В эту ночь долго не могла заснуть. В письме к маме рассказала о переполнявших сердце чувствах. Но разве можно было передать их все обычными словами на бумаге?..
Двадцать второго июля на рассвете в нескольких километрах от города Починок наша дивизия вступила в бой. Сначала мы услышали глухие раскаты артиллерийских залпов, затем появились раненые, а вскоре совсем близко начали рваться бомбы. Противник бомбил артиллерийские позиции, но попадал к нам. Мы работали в палатках, и тонкая парусина никак не могла служить защитой от осколков, тем более от бомб. Но раненые удивительно спокойно лежали на перевязочных столах. И мы, «сестрички», старались даже улыбаться им, особенно когда слышались близкие разрывы. Раненые были благодарны нам, а мы им за спокойствие и выдержку, которым они нас учили.

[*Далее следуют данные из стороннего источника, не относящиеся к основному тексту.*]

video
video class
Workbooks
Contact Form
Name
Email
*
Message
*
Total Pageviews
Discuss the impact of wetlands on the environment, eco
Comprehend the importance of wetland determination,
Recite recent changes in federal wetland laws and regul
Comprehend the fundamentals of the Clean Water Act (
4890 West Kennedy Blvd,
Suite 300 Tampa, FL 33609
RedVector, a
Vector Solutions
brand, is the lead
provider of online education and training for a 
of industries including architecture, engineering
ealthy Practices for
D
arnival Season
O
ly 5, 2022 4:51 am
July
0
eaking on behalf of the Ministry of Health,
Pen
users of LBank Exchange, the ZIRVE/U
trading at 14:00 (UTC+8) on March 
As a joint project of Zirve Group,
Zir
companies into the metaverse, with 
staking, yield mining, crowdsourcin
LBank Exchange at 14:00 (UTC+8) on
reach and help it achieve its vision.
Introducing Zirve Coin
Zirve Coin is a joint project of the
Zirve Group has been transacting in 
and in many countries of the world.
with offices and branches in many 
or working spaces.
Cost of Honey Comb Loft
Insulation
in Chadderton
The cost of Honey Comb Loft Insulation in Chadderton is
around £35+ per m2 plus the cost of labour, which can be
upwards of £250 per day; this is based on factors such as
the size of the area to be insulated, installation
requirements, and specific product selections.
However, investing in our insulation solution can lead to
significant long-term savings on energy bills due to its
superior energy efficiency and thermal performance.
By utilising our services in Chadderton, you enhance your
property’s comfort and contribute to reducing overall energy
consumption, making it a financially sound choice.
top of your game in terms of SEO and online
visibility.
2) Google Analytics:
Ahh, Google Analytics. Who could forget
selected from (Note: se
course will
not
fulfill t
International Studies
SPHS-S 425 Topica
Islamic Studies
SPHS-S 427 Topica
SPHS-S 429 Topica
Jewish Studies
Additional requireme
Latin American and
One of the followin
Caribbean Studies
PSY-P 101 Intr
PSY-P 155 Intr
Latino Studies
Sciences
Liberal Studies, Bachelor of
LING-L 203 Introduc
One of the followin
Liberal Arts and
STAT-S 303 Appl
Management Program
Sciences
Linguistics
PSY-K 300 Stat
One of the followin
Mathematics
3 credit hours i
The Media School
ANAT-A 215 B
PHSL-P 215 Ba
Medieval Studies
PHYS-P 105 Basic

При бомбежке в палатке обычно оставались доктор Покровский, сестра Шура и я. Шура подавала стерильный материал и не могла ни на минуту опустить затянутые в резиновые перчатки руки, чтоб не запачкать их. Она никогда не жаловалась на усталость, а ей-то, пожалуй, было труднее, чем кому-нибудь из нас. Мы постоянно передвигались по перевязочной от раненого к раненому, а Шура, не сходя с отведенного ей места, огромным усилием воли преодолевая полуобморочное состояние, час, другой, третий… восемь… десять часов подряд подавала и подавала то зонд, то ножницы, то перевязочный материал.
После первой же бомбежки я с нескрываемым уважением стала смотреть на эту тихую, застенчивую девушку и крепко привязалась к милому нашему старичку доктору Покровскому.

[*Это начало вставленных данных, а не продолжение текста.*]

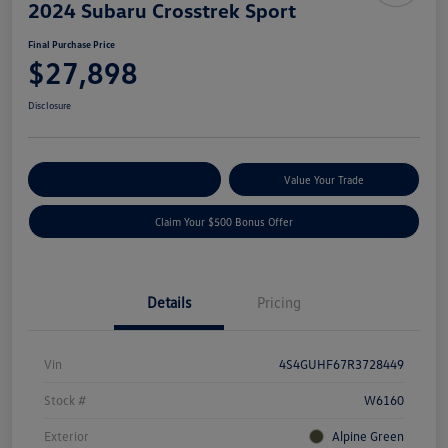
2024 Subaru Crosstrek Sport
Final Purchase Price
$27,898
Disclosure
Explore Payment Options
Value Your Trade
Claim Your $500 Bonus Offer
Details
Pricing
Vin
4S4GUHF67R3728449
Stock #
W6160
Exterior
Alpine Green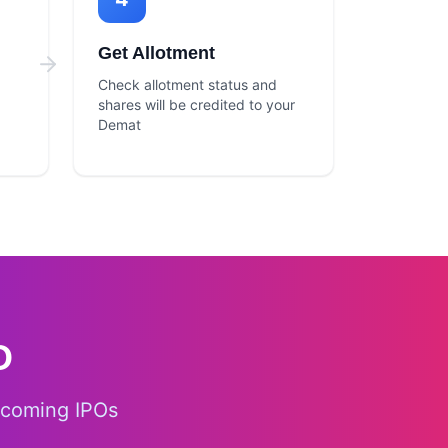
Get Allotment
Check allotment status and
shares will be credited to your
Demat
O
pcoming IPOs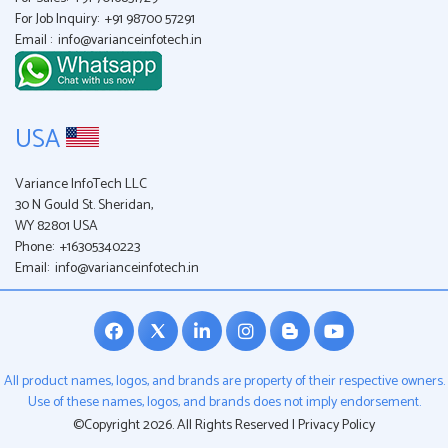
For Job Inquiry:
+91 98700 57291
Email :
info@varianceinfotech.in
USA
Variance InfoTech LLC
30 N Gould St. Sheridan,
WY 82801 USA
Phone:
+16305340223
Email:
info@varianceinfotech.in
All product names, logos, and brands are property of their respective owners.
Use of these names, logos, and brands does not imply endorsement.
©Copyright 2026. All Rights Reserved |
Privacy Policy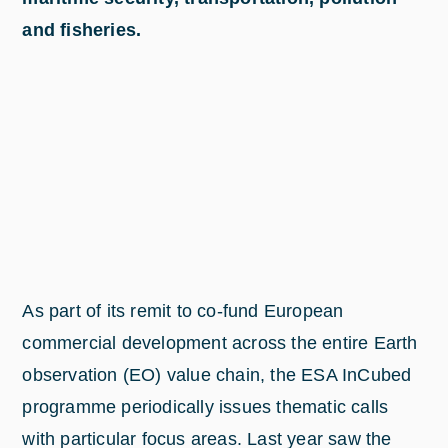
and fisheries.
As part of its remit to co-fund European
commercial development across the entire Earth
observation (EO) value chain, the ESA InCubed
programme periodically issues thematic calls
with particular focus areas. Last year saw the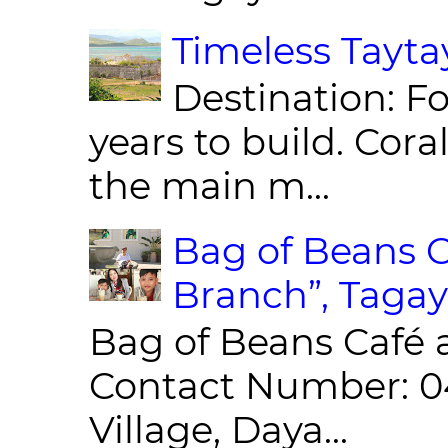
Timeless Taytay
Destination: Fo
years to build. Cor
the main m...
Bag of Beans C
Branch”, Tagay
Bag of Beans Café 
Contact Number: 0
Village, Daya...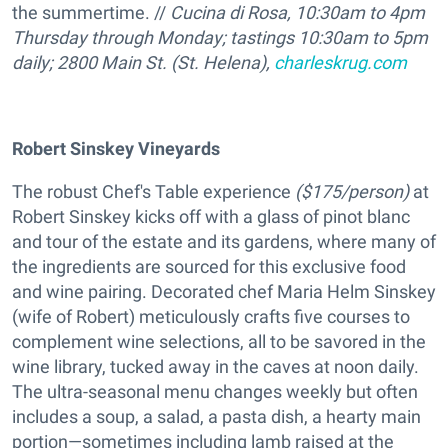
the summertime. //
Cucina di Rosa,
10:30am
to 4pm
Thursday through Monday; tastings 10:30am to 5pm
daily;
2800 Main St. (St. Helena),
charleskrug.com
Robert Sinskey Vineyards
The robust Chef's Table experience
($175/person)
at
Robert Sinskey kicks off with a glass of pinot blanc
and tour of the estate and its gardens, where many of
the ingredients are sourced for this exclusive food
and wine pairing. Decorated chef Maria Helm Sinskey
(wife of Robert) meticulously crafts five courses to
complement wine selections, all to be savored in the
wine library, tucked away in the caves at noon daily.
The ultra-seasonal menu changes weekly but often
includes a soup, a salad, a pasta dish, a hearty main
portion—sometimes including lamb raised at the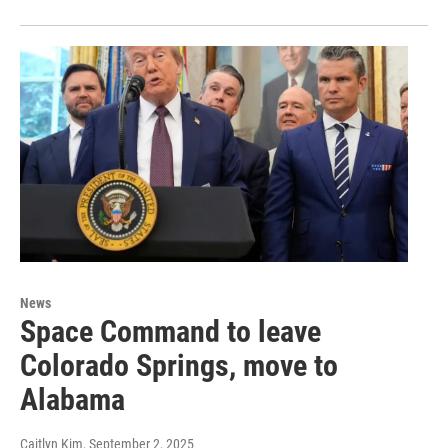
News
Space Command to leave
Colorado Springs, move to
Alabama
Caitlyn Kim
, September 2, 2025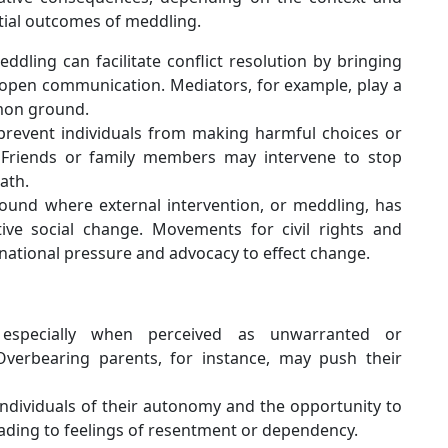
tial outcomes of meddling.
dling can facilitate conflict resolution by bringing
 open communication. Mediators, for example, play a
mmon ground.
revent individuals from making harmful choices or
r. Friends or family members may intervene to stop
ath.
ound where external intervention, or meddling, has
tive social change. Movements for civil rights and
national pressure and advocacy to effect change.
especially when perceived as unwarranted or
. Overbearing parents, for instance, may push their
ndividuals of their autonomy and the opportunity to
eading to feelings of resentment or dependency.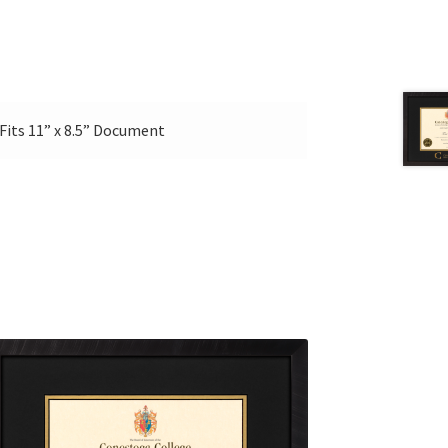
Ι Fits 11” x 8.5” Document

В палатке на козлах стояли двое носилок. Они заменяли операционные столы. На одном из этих столов лежал раненый. Я снимала с него бинты и подготавливала рану. Потом подходил доктор Покровский и завершал обработку раны, если нужно — делал операцию. Закончив работу и предоставив мне накладывать повязки, доктор уходил ко второму столу, где другая сестра, так же как и я, подготавливала раненого. Потом снова ко мне. И так без конца — от стола к столу, от раненого к раненому… Нельзя было отойти от перевязочного стола буквально ни на шаг. Ни есть, ни спать не хотелось. Можно ли думать об отдыхе, когда ты должен и можешь облегчить страдания раненого, спасти жизнь человека!..
Близкие разрывы вражеских бомб нас не особенно пугали. А длинная пулеметная очередь, неожиданно сбившая листья с деревьев над палаткой, вызвала не страх, а скорее любопытство. Девчата высыпали на полянку: очень интересно было посмотреть, как и кто стреляет.

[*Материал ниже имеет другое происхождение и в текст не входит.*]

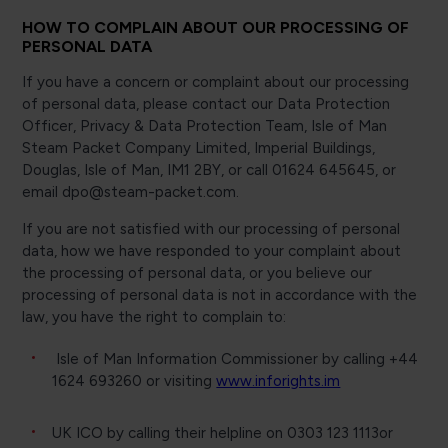
HOW TO COMPLAIN ABOUT OUR PROCESSING OF
PERSONAL DATA
If you have a concern or complaint about our processing
of personal data, please contact our Data Protection
Officer, Privacy & Data Protection Team, Isle of Man
Steam Packet Company Limited, Imperial Buildings,
Douglas, Isle of Man, IM1 2BY, or call 01624 645645, or
email dpo@steam-packet.com.
If you are not satisfied with our processing of personal
data, how we have responded to your complaint about
the processing of personal data, or you believe our
processing of personal data is not in accordance with the
law, you have the right to complain to:
Isle of Man Information Commissioner by calling +44
1624 693260 or visiting
www.inforights.im
UK ICO by calling their helpline on 0303 123 1113or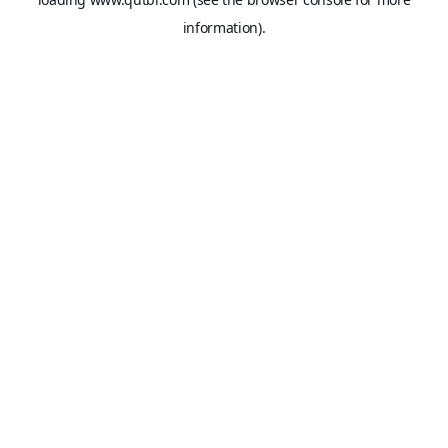
information).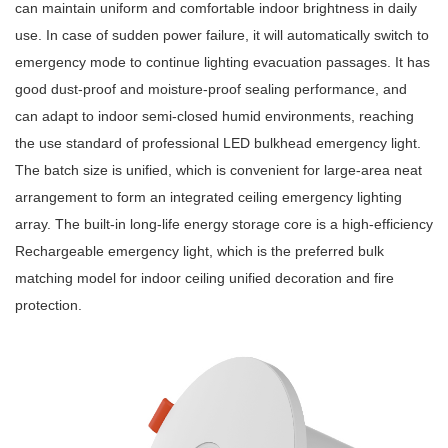
can maintain uniform and comfortable indoor brightness in daily
use. In case of sudden power failure, it will automatically switch to
emergency mode to continue lighting evacuation passages. It has
good dust-proof and moisture-proof sealing performance, and
can adapt to indoor semi-closed humid environments, reaching
the use standard of professional LED bulkhead emergency light.
The batch size is unified, which is convenient for large-area neat
arrangement to form an integrated ceiling emergency lighting
array. The built-in long-life energy storage core is a high-efficiency
Rechargeable emergency light, which is the preferred bulk
matching model for indoor ceiling unified decoration and fire
protection.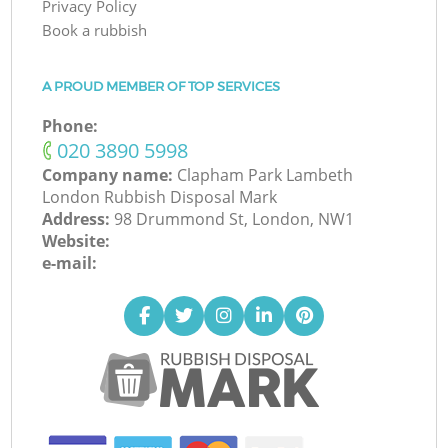
Privacy Policy
Book a rubbish
A PROUD MEMBER OF TOP SERVICES
Phone:
‎020 3890 5998
Company name:
Clapham Park Lambeth
London Rubbish Disposal Mark
Address:
98 Drummond St, London, NW1
Website:
e-mail:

Нет, не это было сейчас страшно. Куда страшнее вид ран! Как жутко ощущать на своих руках липкую, обильно струящуюся из раны кровь!
К счастью, поначалу мне довелось обрабатывать легкораненных, так что привыкала постепенно. Но вот, сняв с предплечья очередного раненого запекшуюся повязку, я чуть не упала при виде ужасной раны. Собственно, передо мною была не рука и не рана, а месиво из грязных обрывков кожи, трепещущих кусков кровавого мяса и дико выступающих очень белых обломков кости.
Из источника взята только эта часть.